Part 2: Vanishing Point
Why was the client insistent on a night departure, avoiding major departure and arrival airports–and most telling, why was there a secondary cargo manifest that included something—or someone—not mentioned in the initial briefing?

The job offer came through an old contact—someone who had supplied me with several ferry contracts in the past. He knew my reputation for guaranteeing safe, on time aircraft delivery (subject to weather and Air Traffic Control) for a decent fee. This particular job was supposed to be just another simple ferry flight. The kind I’d completed a hundred times before. All I needed to do was pick up a plane in Dease Lake in the Northern BC. interior, fly it and some cargo south across the border into Washington State to Deer Park/Loomis Field airport—about 21nm north of the Control Zone of Spokane’s International airport. No questions asked.
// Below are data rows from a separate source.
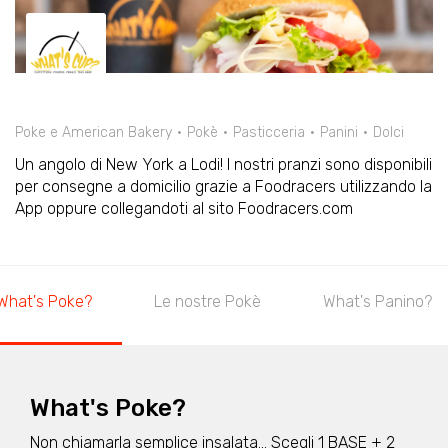
Poke e American Bakery
Pokè
Pasticceria
Panini
Dolci
Un angolo di New York a Lodi! I nostri pranzi sono disponibili
per consegne a domicilio grazie a Foodracers utilizzando la
App oppure collegandoti al sito Foodracers.com
What's Poke?
Le nostre Pokè
What's Panino?
What's Poke?
Non chiamarla semplice insalata... Scegli 1 BASE + 2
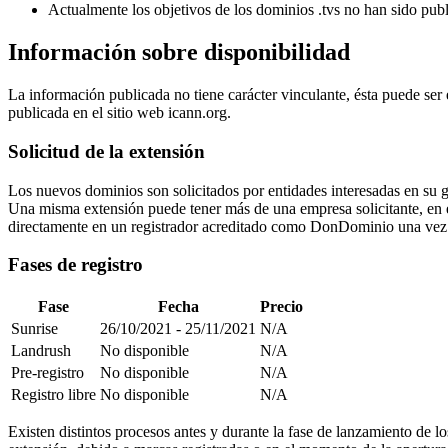
Actualmente los objetivos de los dominios .tvs no han sido pub
Información sobre disponibilidad
La información publicada no tiene carácter vinculante, ésta puede ser
publicada en el sitio web icann.org.
Solicitud de la extensión
Los nuevos dominios son solicitados por entidades interesadas en su 
Una misma extensión puede tener más de una empresa solicitante, en ese 
directamente en un registrador acreditado como DonDominio una vez 
Fases de registro
Fase
Fecha
Precio
Sunrise
26/10/2021 - 25/11/2021
N/A
Landrush
No disponible
N/A
Pre-registro
No disponible
N/A
Registro libre
No disponible
N/A
Existen distintos procesos antes y durante la fase de lanzamiento de l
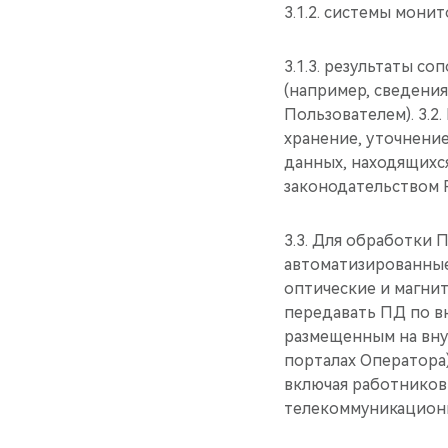
3.1.2. системы мони
3.1.3. результаты с
(например, сведени
Пользователем). 3.2
хранение, уточнение
данных, находящихс
законодательством 
3.3. Для обработки
автоматизированные
оптические и магнит
передавать ПД по в
размещенным на вну
порталах Оператора
включая работников
телекоммуникационн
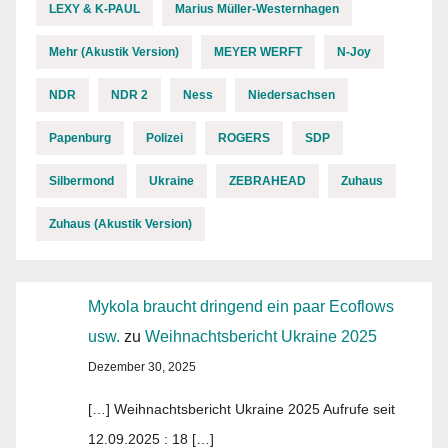
LEXY & K-PAUL
Marius Müller-Westernhagen
Mehr (Akustik Version)
MEYER WERFT
N-Joy
NDR
NDR 2
Ness
Niedersachsen
Papenburg
Polizei
ROGERS
SDP
Silbermond
Ukraine
ZEBRAHEAD
Zuhaus
Zuhaus (Akustik Version)
Mykola braucht dringend ein paar Ecoflows
usw.
zu
Weihnachtsbericht Ukraine 2025
Dezember 30, 2025
[…] Weihnachtsbericht Ukraine 2025 Aufrufe seit
12.09.2025 : 18 […]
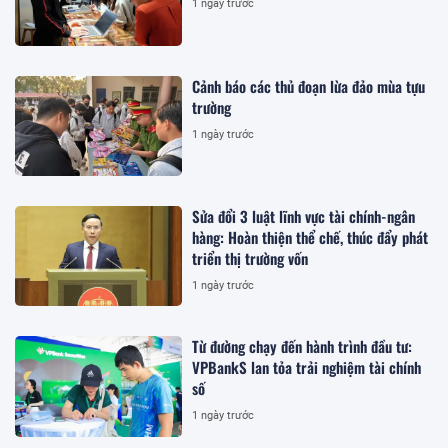
1 ngày trước
Cảnh báo các thủ đoạn lừa đảo mùa tựu
trường
1 ngày trước
Sửa đổi 3 luật lĩnh vực tài chính-ngân
hàng: Hoàn thiện thể chế, thúc đẩy phát
triển thị trường vốn
1 ngày trước
Từ đường chạy đến hành trình đầu tư:
VPBankS lan tỏa trải nghiệm tài chính
số
1 ngày trước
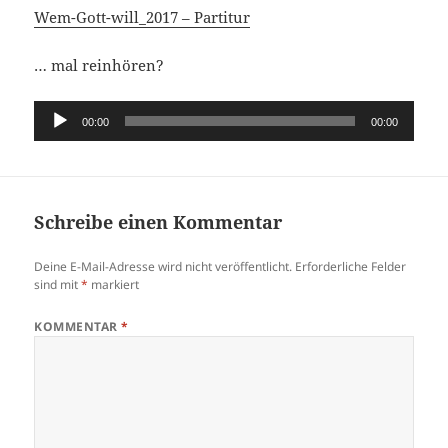
Wem-Gott-will_2017 – Partitur
… mal reinhören?
Audio-
00:00
00:00
Player
Schreibe einen Kommentar
Deine E-Mail-Adresse wird nicht veröffentlicht.
Erforderliche Felder
sind mit
*
markiert
KOMMENTAR
*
The amount of money offered for this job was ridiculously high. How high? Let's just say it scaled heights which would make most men of integrity reconsider their deepest held principles. In this instance, one defining element made me pause before stepping off the "I don't care" cliff. The compensation being offered was not enough (almost) for me to ignore the pre-condition repeatedly whispering in my mind: no questions asked.
That’s when my spidey sense—one I never realized I had—started tingling, and not in a good way. There were definite questions needing to be asked, regardless of whether I was permitted to ask them or not. Like, why was the aircraft’s paperwork subtly different from what was the norm? Why was the client insistent on a night departure, avoiding major departure and arrival airports–and most telling, why was there a secondary cargo manifest that included something—or someone—not mentioned in the initial briefing?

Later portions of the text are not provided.